**WORK ORDER:**
Among the entries below, one stretch runs from the line that contains "devient réel" through the line that contains "BOKA SNABBT OCH ENKELT". Repeat that stretch exactly, ends included, and only that.

[Dataset entries]
***

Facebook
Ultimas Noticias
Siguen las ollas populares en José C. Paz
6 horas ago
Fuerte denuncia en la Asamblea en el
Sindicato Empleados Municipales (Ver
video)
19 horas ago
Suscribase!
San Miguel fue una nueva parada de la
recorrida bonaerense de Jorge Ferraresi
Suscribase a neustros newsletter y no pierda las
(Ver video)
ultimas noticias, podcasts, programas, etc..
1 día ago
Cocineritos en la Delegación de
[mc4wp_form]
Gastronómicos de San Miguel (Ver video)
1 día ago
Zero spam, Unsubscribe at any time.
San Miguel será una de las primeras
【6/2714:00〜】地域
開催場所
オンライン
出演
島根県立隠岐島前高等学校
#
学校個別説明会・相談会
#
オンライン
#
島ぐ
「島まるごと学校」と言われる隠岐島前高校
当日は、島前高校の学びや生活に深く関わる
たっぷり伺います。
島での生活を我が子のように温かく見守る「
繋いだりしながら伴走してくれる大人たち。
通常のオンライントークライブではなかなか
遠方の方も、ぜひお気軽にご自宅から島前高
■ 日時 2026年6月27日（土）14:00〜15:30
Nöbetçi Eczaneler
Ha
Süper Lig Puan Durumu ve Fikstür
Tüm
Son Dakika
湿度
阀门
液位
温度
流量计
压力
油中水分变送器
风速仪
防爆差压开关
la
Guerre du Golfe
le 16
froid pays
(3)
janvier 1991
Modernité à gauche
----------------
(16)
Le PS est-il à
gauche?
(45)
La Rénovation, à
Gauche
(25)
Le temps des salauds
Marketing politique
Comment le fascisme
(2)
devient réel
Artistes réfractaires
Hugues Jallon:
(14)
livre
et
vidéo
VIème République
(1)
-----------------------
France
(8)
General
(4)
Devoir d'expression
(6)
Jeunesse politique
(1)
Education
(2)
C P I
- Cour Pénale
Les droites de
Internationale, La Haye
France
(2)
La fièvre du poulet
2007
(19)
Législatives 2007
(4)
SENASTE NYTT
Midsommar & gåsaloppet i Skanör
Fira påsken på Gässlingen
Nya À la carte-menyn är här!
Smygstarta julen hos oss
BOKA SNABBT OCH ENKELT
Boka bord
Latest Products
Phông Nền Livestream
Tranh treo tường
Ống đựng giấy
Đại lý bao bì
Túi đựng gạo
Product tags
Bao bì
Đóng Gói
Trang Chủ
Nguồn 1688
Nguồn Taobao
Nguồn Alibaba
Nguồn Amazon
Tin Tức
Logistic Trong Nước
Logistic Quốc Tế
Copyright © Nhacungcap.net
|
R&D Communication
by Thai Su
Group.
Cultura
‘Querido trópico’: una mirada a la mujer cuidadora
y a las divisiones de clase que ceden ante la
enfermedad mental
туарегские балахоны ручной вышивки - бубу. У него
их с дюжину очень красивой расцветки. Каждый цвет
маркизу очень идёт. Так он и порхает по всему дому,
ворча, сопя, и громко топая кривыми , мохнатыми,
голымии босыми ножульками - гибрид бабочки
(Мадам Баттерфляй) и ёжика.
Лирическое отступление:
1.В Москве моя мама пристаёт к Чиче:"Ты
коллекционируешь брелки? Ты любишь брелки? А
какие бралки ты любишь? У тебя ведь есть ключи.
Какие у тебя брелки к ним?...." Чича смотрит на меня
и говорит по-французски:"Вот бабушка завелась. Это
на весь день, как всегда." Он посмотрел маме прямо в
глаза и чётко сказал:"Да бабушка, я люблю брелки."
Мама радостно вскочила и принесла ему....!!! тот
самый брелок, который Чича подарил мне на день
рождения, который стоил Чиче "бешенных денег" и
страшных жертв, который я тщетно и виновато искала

***

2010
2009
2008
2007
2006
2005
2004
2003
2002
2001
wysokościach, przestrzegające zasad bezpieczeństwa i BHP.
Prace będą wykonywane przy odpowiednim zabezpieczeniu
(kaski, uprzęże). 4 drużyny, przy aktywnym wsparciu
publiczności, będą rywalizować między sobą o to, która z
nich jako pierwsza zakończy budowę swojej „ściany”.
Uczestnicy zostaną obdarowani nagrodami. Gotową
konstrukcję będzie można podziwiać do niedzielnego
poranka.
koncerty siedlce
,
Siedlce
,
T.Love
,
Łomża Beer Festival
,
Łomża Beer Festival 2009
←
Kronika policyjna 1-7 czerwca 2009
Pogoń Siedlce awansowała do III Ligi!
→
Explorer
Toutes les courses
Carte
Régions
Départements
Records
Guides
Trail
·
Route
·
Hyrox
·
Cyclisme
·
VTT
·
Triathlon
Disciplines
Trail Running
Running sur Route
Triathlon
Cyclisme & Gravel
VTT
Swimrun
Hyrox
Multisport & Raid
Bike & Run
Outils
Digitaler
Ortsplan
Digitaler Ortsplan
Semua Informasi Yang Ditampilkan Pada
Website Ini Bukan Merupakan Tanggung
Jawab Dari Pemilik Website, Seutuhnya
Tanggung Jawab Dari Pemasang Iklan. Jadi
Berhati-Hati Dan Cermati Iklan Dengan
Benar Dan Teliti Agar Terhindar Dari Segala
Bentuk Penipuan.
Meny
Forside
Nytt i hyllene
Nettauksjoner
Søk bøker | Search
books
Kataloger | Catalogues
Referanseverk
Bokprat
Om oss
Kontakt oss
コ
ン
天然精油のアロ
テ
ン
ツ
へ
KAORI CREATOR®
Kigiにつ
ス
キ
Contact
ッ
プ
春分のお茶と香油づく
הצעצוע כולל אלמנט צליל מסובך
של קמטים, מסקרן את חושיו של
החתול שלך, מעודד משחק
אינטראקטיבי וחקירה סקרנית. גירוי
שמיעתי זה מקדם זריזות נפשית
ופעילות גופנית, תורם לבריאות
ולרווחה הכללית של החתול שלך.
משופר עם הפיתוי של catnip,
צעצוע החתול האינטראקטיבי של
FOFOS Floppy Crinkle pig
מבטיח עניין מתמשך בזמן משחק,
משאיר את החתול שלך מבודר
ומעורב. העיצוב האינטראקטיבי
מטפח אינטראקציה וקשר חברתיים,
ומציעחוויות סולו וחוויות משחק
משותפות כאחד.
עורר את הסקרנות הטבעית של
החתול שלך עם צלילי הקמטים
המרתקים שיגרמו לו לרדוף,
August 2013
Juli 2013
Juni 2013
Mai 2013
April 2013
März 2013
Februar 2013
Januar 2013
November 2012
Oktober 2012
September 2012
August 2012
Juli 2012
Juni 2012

***

**SOLUTION BELOW:**
devient réel
Artistes réfractaires
Hugues Jallon:
(14)
livre
et
vidéo
VIème République
(1)
-----------------------
France
(8)
General
(4)
Devoir d'expression
(6)
Jeunesse politique
(1)
Education
(2)
C P I
- Cour Pénale
Les droites de
Internationale, La Haye
France
(2)
La fièvre du poulet
2007
(19)
Législatives 2007
(4)
SENASTE NYTT
Midsommar & gåsaloppet i Skanör
Fira påsken på Gässlingen
Nya À la carte-menyn är här!
Smygstarta julen hos oss
BOKA SNABBT OCH ENKELT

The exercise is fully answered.